Peu après le début des émeutes, “La rage du peuple” a lancé un appel pour un forum social des banlieues, d’un lieu où justement il n’y a pas eu d’émeutes. Peut-être parce qu’”une des causes de la révolte est la question de l’identité et qu’ici le sentiment d’être marseillais est très fort, et vient avant l’être français”, hasarde Fakir. Et, face à la multiplication des signes positifs en réaction à leur proposition, ceux de Marseille ce sont déjà constitués en comité local du forum social des banlieues et pourraient bientôt être rejoints par les collectifs de Bobigny (Seine-Saint-Denis) et de Lyon. Il est encore trop tôt pour savoir s’il y aura plusieurs forums locaux ou un seul national, mais peu importe. Ce qui est sûr c’est que le forum “doit partir des banlieues”.

Le collectif ne manque pas d’idées, raconte Fakir, au contraire. Il concentre son action à Noailles, “un lieu symbolique parce qu’y est en cours une réhabilitation qui met en conflit la ville touristique et la Marseille populaire.
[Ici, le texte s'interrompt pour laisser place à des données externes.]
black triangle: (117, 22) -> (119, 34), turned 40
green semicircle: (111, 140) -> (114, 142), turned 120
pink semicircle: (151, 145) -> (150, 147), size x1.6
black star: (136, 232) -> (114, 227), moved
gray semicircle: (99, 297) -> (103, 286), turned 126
Ils veulent déplacer la cité, du coeur de la ville à l’extérieur”. Réussir à donner au mouvement des banlieues une dimension nationale serait un moyen pour rompre le mur du silence, faire en sorte que la France des banlieues fasse finalement irruption sur la scène. Parce que “si elle existe, elle n’est absolument pas représentée sur le plan politique, médiatique et souvent aussi associatif. Peut-être que cette fois, étant donné la durée et l’extension de la révolte, le problème a été posé de telle sorte qu’il y aura des réponses politiques. Le ‘Grenelle des banlieues’ proposé par Patrick Braouzec, le président communiste de la Plaine commune, en est une”.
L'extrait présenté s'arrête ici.